Somewhat serendipitously, Salk Institute researchers discovered that depleting the microbiomes of mice causes the animals to have lower levels of blood glucose as well as improved insulin sensitivity .
Antibiotic-induced microbiome depletion (AIMD) has been used frequently to study the role of the gut microbiome in pathological conditions. However, unlike germ-free mice, the effects of AIMD on host metabolism remain incompletely understood. Here we show the effects of AIMD to elucidate its effects on gut homeostasis, luminal signaling, and metabolism. We demonstrate that AIMD, which decreases luminal Firmicutes and Bacteroidetes species, decreases baseline serum glucose levels, reduces glucose surge in a tolerance test, and improves insulin sensitivity without altering adiposity.
These changes occur in the setting of decreased luminal short-chain fatty acids (SCFAs), especially butyrate, and the secondary bile acid pool, which affects whole-body bile acid metabolism. In mice, AIMD alters cecal gene expression and gut glucagon-like peptide 1 signaling. Extensive tissue remodeling and decreased availability of SCFAs shift colonocyte metabolism toward glucose utilization. We suggest that AIMD alters glucose homeostasis by potentially shifting colonocyte energy utilization from SCFAs to glucose.
The human condo
Microbiomes are communities of microorganisms living in and on plants and animals; they may be in symbiotic relationships with their hosts, but they may be pathogenic as well. In humans, estimates about the ratio of microorganisms to human cells vary, with older estimates being as high as 10 to 1 and more recent ones as low as 1 to 1. These organisms inhabit different parts of the body, and, as they co-evolved with us, many have several crucial functions. Gut microbiota in particular are important for extracting energy from food, and they are thought to have a role in aging as well.
An accidental discovery
The original scope of the Salk study wasn’t related to glucose or insulin sensitivity; rather, the researchers had set out to discover what happens to the circadian rhythm of murine metabolism when the microbiome is depleted. Normally, to carry out an experiment like this, mice are raised in a germ-free environment, but as Salk researchers didn’t have access to such mice, they depleted the gut microbiota of lab mice using antibiotics.

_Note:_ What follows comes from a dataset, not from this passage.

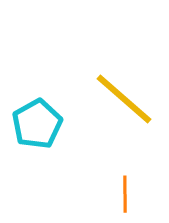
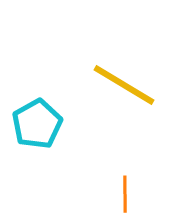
yellow line: moved 14 px up; rotated 10 degrees counterclockwise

The researchers made use of four different antibiotics, which predictably resulted in a severe depletion of the animals’ microbiomes. What came out as much more surprising was that the mice became able to clear glucose from their blood at a much faster rate than normal and had higher insulin sensitivity. As the researchers found out, the size of the mice’s colons had significantly increased as a consequence of the depletion, and the colon cells were absorbing a high amount of their blood glucose.
It appears that the depletion of the gut microbiome produced changes in the liver function of the mice, including the bile acids secreted by the liver. The increased insulin sensitivity and decreased blood glucose levels happened without any changes to the body fat composition of the animals or to their diet. These benefits are basically what type 2 diabetes patients aim for, but the researchers certainly don’t suggest that such patients should kill off their gut microbiomes in order to reverse the disease.
However, the discovery that microbiota can be manipulated in order to increase insulin sensitivity is intriguing; Salk researchers think that it might be possible to find out what components of the microbiome are responsible for this change and use them to induce better glucose regulation in humans.
 Zarrinpar, A., Chaix, A., Xu, Z. Z., Chang, M. W., Marotz, C. A., Saghatelian, A., … & Panda, S. (2018). Antibiotic-induced microbiome depletion alters metabolic homeostasis by affecting gut signaling and colonic metabolism. Nature Communications, 9(1), 2872.